I faced my creation. The other students kept painting away. Cars. Self-portraits. Even a terrible picture of a cat with eyes that were way too big. Mr. Crinkle walked up and down the room, admiring everyone's handiwork. Maybe I'd get lucky, and he'd tell everyone to wrap it up for the evening.
"A scene in a medieval town," I told him. "No one else is doing something like that." I liked painting castles and knights and peasants. Painting was a safe activity. Ultra safe.
Crafts were a colossal nope.
"It's cool," Hardy said. He pushed his glasses up further on his face. I checked out his shirt. There was a guy in a space suit holding a gun on it today. Yesterday, it had been a square zombie in some world made of blocks, and the day before, his shirt had a dinosaur and some triangle emblem with bright colors around its points. I wondered what game the space suit guy inhabited.
I wished I had never opened my mouth to Hardy.
I wished I had let him go when he started getting obsessed with his live-action role-playing stuff and calling me less. I regretted pulling him into an empty classroom two months ago, grabbed some of Mrs. Parrott's yarn, and showed him what I could do.

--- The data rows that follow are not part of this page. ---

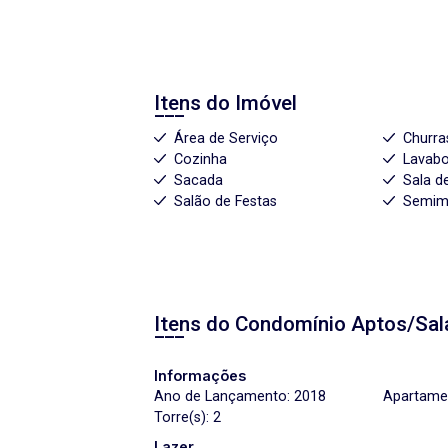
Itens do Imóvel
Área de Serviço
Churra
Cozinha
Lavab
Sacada
Sala d
Salão de Festas
Semim
Itens do Condomínio Aptos/Sal
Informações
Ano de Lançamento: 2018
Apartamen
Torre(s): 2
Lazer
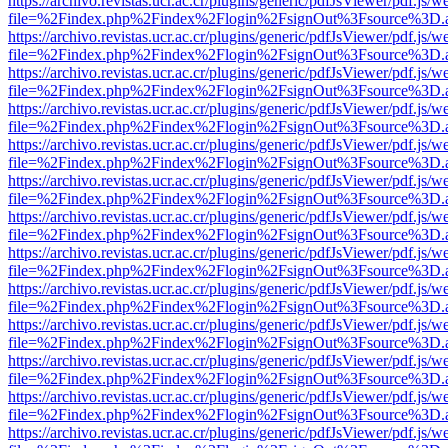
https://archivo.revistas.ucr.ac.cr/plugins/generic/pdfJsViewer/pdf.js/
file=%2Findex.php%2Findex%2Flogin%2FsignOut%3Fsource%3D.ame
https://archivo.revistas.ucr.ac.cr/plugins/generic/pdfJsViewer/pdf.js/
file=%2Findex.php%2Findex%2Flogin%2FsignOut%3Fsource%3D.ame
https://archivo.revistas.ucr.ac.cr/plugins/generic/pdfJsViewer/pdf.js/
file=%2Findex.php%2Findex%2Flogin%2FsignOut%3Fsource%3D.ame
https://archivo.revistas.ucr.ac.cr/plugins/generic/pdfJsViewer/pdf.js/
file=%2Findex.php%2Findex%2Flogin%2FsignOut%3Fsource%3D.ame
https://archivo.revistas.ucr.ac.cr/plugins/generic/pdfJsViewer/pdf.js/
file=%2Findex.php%2Findex%2Flogin%2FsignOut%3Fsource%3D.ame
https://archivo.revistas.ucr.ac.cr/plugins/generic/pdfJsViewer/pdf.js/
file=%2Findex.php%2Findex%2Flogin%2FsignOut%3Fsource%3D.ame
https://archivo.revistas.ucr.ac.cr/plugins/generic/pdfJsViewer/pdf.js/
file=%2Findex.php%2Findex%2Flogin%2FsignOut%3Fsource%3D.ame
https://archivo.revistas.ucr.ac.cr/plugins/generic/pdfJsViewer/pdf.js/
file=%2Findex.php%2Findex%2Flogin%2FsignOut%3Fsource%3D.ame
https://archivo.revistas.ucr.ac.cr/plugins/generic/pdfJsViewer/pdf.js/
file=%2Findex.php%2Findex%2Flogin%2FsignOut%3Fsource%3D.ame
https://archivo.revistas.ucr.ac.cr/plugins/generic/pdfJsViewer/pdf.js/
file=%2Findex.php%2Findex%2Flogin%2FsignOut%3Fsource%3D.ame
https://archivo.revistas.ucr.ac.cr/plugins/generic/pdfJsViewer/pdf.js/
file=%2Findex.php%2Findex%2Flogin%2FsignOut%3Fsource%3D.ame
https://archivo.revistas.ucr.ac.cr/plugins/generic/pdfJsViewer/pdf.js/
file=%2Findex.php%2Findex%2Flogin%2FsignOut%3Fsource%3D.ame
https://archivo.revistas.ucr.ac.cr/plugins/generic/pdfJsViewer/pdf.js/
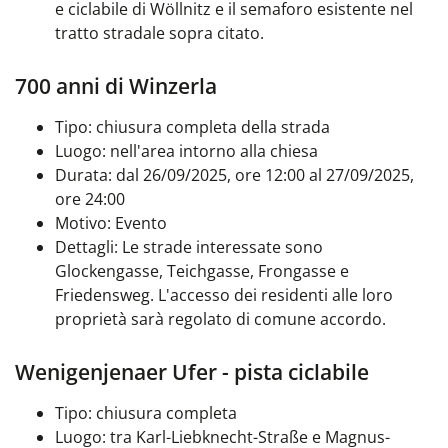
e ciclabile di Wöllnitz e il semaforo esistente nel
tratto stradale sopra citato.
700 anni di Winzerla
Tipo: chiusura completa della strada
Luogo: nell'area intorno alla chiesa
Durata: dal 26/09/2025, ore 12:00 al 27/09/2025,
ore 24:00
Motivo: Evento
Dettagli:
Le strade interessate sono
Glockengasse, Teichgasse, Frongasse e
Friedensweg. L'accesso dei residenti alle loro
proprietà sarà regolato di comune accordo.
Wenigenjenaer Ufer - pista ciclabile
Tipo: chiusura completa
Luogo: tra Karl-Liebknecht-Straße e Magnus-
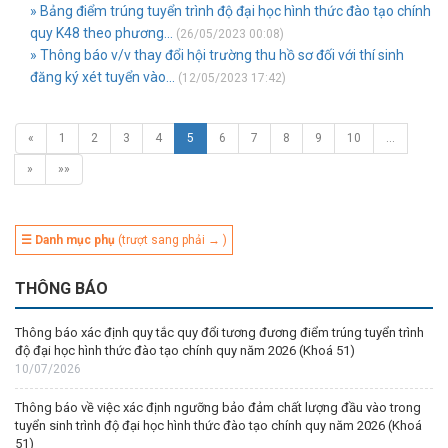
» Bảng điểm trúng tuyển trình độ đại học hình thức đào tạo chính
quy K48 theo phương...
(26/05/2023 00:08)
» Thông báo v/v thay đổi hội trường thu hồ sơ đối với thí sinh
đăng ký xét tuyển vào...
(12/05/2023 17:42)
«
1
2
3
4
5
6
7
8
9
10
…
»
»»
☰ Danh mục phụ
(trượt sang phải → )
THÔNG BÁO
Thông báo xác định quy tắc quy đổi tương đương điểm trúng tuyển trình
độ đại học hình thức đào tạo chính quy năm 2026 (Khoá 51)
10/07/2026
Thông báo về việc xác định ngưỡng bảo đảm chất lượng đầu vào trong
tuyển sinh trình độ đại học hình thức đào tạo chính quy năm 2026 (Khoá
51)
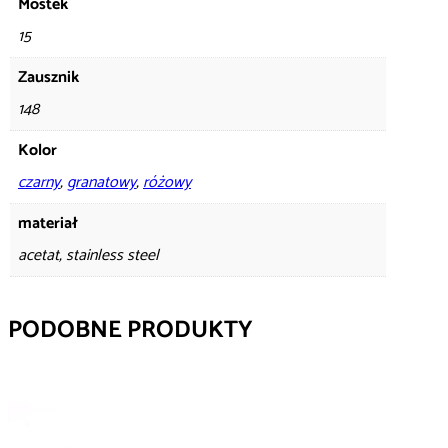
Mostek
15
Zausznik
148
Kolor
czarny
,
granatowy
,
różowy
materiał
acetat, stainless steel
PODOBNE PRODUKTY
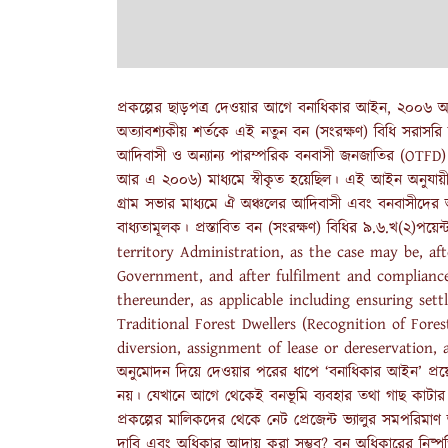
প্রকল্পের ছাড়পত্র দেওয়ার আগে বনাধিকার আইন, ২০০৬ অ
অত্যাবশ্যকীয় শর্তকে এই নতুন বন (সংরক্ষণ) বিধি সরাসর
আদিবাসী ও অন্যান্য পারম্পরিক বনবাসী জনজাতির (OTF
আর এ ২০০৬) মাধ্যমে স্বীকৃত হয়েছিল। এই আইন অনুযায়ী,
গ্রাম সভার মাধ্যমে ঐ অঞ্চলের আদিবাসী এবং বনবাসীদের অনুম
বাধ্যতামূলক। প্রস্তাবিত বন (সংরক্ষণ) বিধির ৯.৬.খ(২)পয
territory Administration, as the case may be, aft
Government, and after fulfilment and compliance
thereunder, as applicable including ensuring set
Traditional Forest Dwellers (Recognition of Fores
diversion, assignment of lease or dereservation, as th
অনুমোদন দিয়ে দেওয়ার পরের ধাপে ‘বনাধিকার আইন’ প্রয়োগে
নয়। যেখানে আগে থেকেই বনভূমি ব্যবহার তথা গাছ কাটার 
প্রকল্পের মালিকদের থেকে নেট প্রেজেন্ট ভ্যালুর সমপরিমা
দাবি এবং অধিকার আদায় করা সম্ভব? বন অধিকারের নিষ্পত্ত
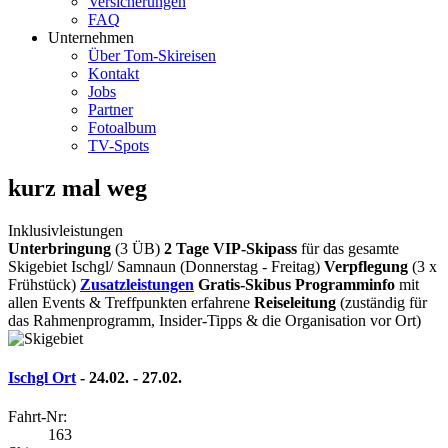
Versicherungen
FAQ
Unternehmen
Über Tom-Skireisen
Kontakt
Jobs
Partner
Fotoalbum
TV-Spots
kurz mal weg
Inklusivleistungen
Unterbringung
(3 ÜB)
2 Tage VIP-Skipass
für das gesamte
Skigebiet Ischgl/ Samnaun (Donnerstag - Freitag)
Verpflegung
(3 x
Frühstück)
Zusatzleistungen
Gratis-Skibus
Programminfo
mit
allen Events & Treffpunkten
erfahrene
Reiseleitung
(zuständig für
das Rahmenprogramm, Insider-Tipps & die Organisation vor Ort)
Ischgl Ort
- 24.02. - 27.02.
Fahrt-Nr:
163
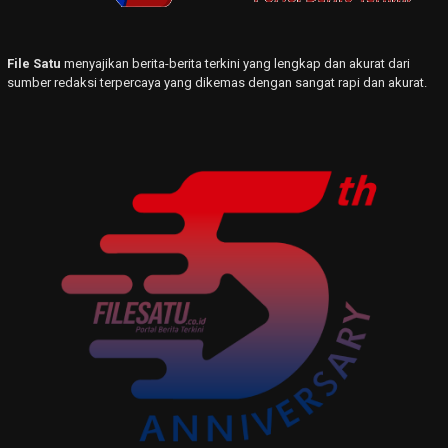
File Satu
menyajikan berita-berita terkini yang lengkap dan akurat dari
sumber redaksi terpercaya yang dikemas dengan sangat rapi dan akurat.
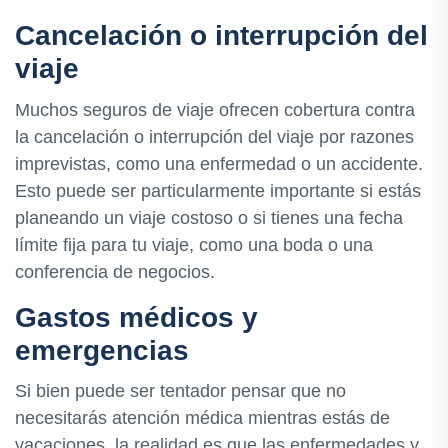
Cancelación o interrupción del
viaje
Muchos seguros de viaje ofrecen cobertura contra
la cancelación o interrupción del viaje por razones
imprevistas, como una enfermedad o un accidente.
Esto puede ser particularmente importante si estás
planeando un viaje costoso o si tienes una fecha
límite fija para tu viaje, como una boda o una
conferencia de negocios.
Gastos médicos y
emergencias
Si bien puede ser tentador pensar que no
necesitarás atención médica mientras estás de
vacaciones, la realidad es que las enfermedades y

I had reeled in a monster.
Hardy shifted leg to leg. He used to come to Art Club with me before Playstation 4 came into his life and replaced the larping thing. And then the XBox followed, and then the WII, and then one old Nintendo system after the other. Our dates had stopped in the past few weeks unless they included a drive to a retro gaming store.
"So, what's with you?" I asked, tensing. "I haven't heard from you since yesterday morning in class." Guilt trip, guilt trip.
"Well," Hardy said, stuffing his hands in his pockets. "I was over at Mike's house the night before last. I took my XBox over there, and we were up until two last night, playing Halo."
"Sounds like fun," I said, turning back to my painting.
"Come on, Brie. You should try these games. Don't you want to see what--" he lowered his voice--"what your ability is getting? I can't believe you don't use it more."
"I use it enough at home," I muttered, giving Hardy a view of my back.